Loving myself and my selfies

Some may call this narcissistic or self-absorbed, but I’m constantly taking selfies: In class, at work, at home, in the kitchen, and before I go to sleep. For me, this process is not self-destructive, but therapeutic: It is a physical and digital manifestation of my confidence, self-esteem, and respect for myself and the body I was born into. As an artist of colour learning to find my voice, selfies are a medium in which I claim space, learn to appreciate myself, and, ultimately, create art. 

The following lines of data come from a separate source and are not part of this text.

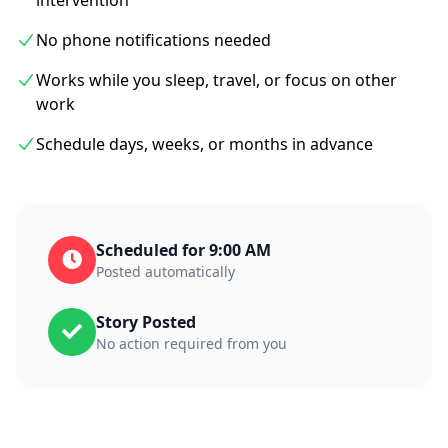
intervention
No phone notifications needed
Works while you sleep, travel, or focus on other
work
Schedule days, weeks, or months in advance
Scheduled for 9:00 AM
Posted automatically
Story Posted
No action required from you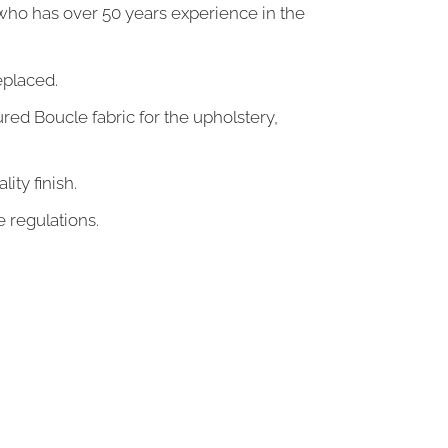
who has over 50 years experience in the
eplaced.
ed Boucle fabric for the upholstery,
lity
finish.
e regulations.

In a world where representations of people of colour are often lacking or distorted, selfies become a form of self-expression and self-fashioning that people of colour can fully control. While many Arab men are stereotyped as aggressive, barbaric, toxically straight and masculine, and lacking aesthetic sensibility, my selfies show otherwise: As an Arab man, I can be vulnerable, soft, queer, artistic, and creative. My selfies show me as human. Problematic depictions of people of colour in news or movies, often presented by white people, permeate the media landscape. Selfies are one’s only chance to represent themselves as they want to be represented, no matter how raw or filtered that may be. Selfies by marginalized bodies address misrepresentation and question who is allowed to be visible. 

As coined by Joel Waldfogel, the rise of selfies comes at a time of a digital renaissance in which a current digital revolution is upending traditional creative industries and accessible self-publishing is challenging the gatekeepers of culture. While large art and culture institutions control mainstream images of marginalized people, digital spaces such as Instagram, Tumblr, and Twitter give everyday consumers the tools to dismantle those mainstream images. Selfies combat society’s categorization of nonwhite features as unattractive by reclaiming racist beauty standards: In societies and institutions that celebrate a singular definition of eurocentric beauty, selfie art by people of colour becomes a powerful act of resistance and political protest against these ruling cultural institutions. 

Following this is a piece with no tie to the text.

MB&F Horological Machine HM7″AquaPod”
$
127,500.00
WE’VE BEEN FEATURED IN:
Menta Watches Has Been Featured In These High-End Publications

These selfies of resistance on social media also address the importance of self-representation and online collective spaces, especially for those who are not able to march down the street in protest or those who are too young to explore social justice and collective healing in their non-digital lives. 

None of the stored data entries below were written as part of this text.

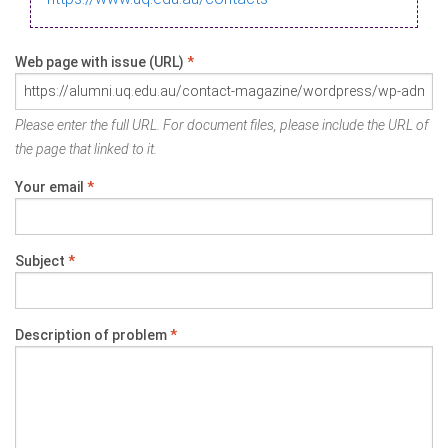
Web page with issue (URL)
*
Please enter the full URL. For document files, please include the URL of
the page that linked to it.
Your email
*
Subject
*
Description of problem
*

Posting on social media does have its limits—Instagram has been found to unfairly censor posts by plus-size women, claiming that the content is “sexually suggestive”. Twitter is 1.5 times more likely to flag tweets written by African American people as “offensive” compared to other tweets. While tools like Instagram and Twitter are free and widely accessible, it is important to acknowledge that these companies still control limits to one’s self-expression. 

Finstas (fake Instagrams) exist as a place of refuge and digital diary for users to express themselves, their art, and their feelings safely; users can choose to invite people into their virtual space and build genuine connection. For those who don’t feel comfortable expressing their ‘true’ selves to all their followers, finstas provide a therapeutic space to create trusted support networks and feel part of a wider community. For creatives of colour, Instagram finstas become a haven of support where users can post raw content about their experiences to trusted friends and also experiment with their artistic styles without any potential backlash. 

My phone is my tool for creating, exploring my artistic style and sharing it with the world, and my 37 finsta followers. With the ability to publish content without the approval of large cultural conglomerates, I’m able to feel validated as an artist (and human). As superficial as it may sound, I learned to love sharing pictures of myself, bushy unibrow, dark eyes, large nose, and all.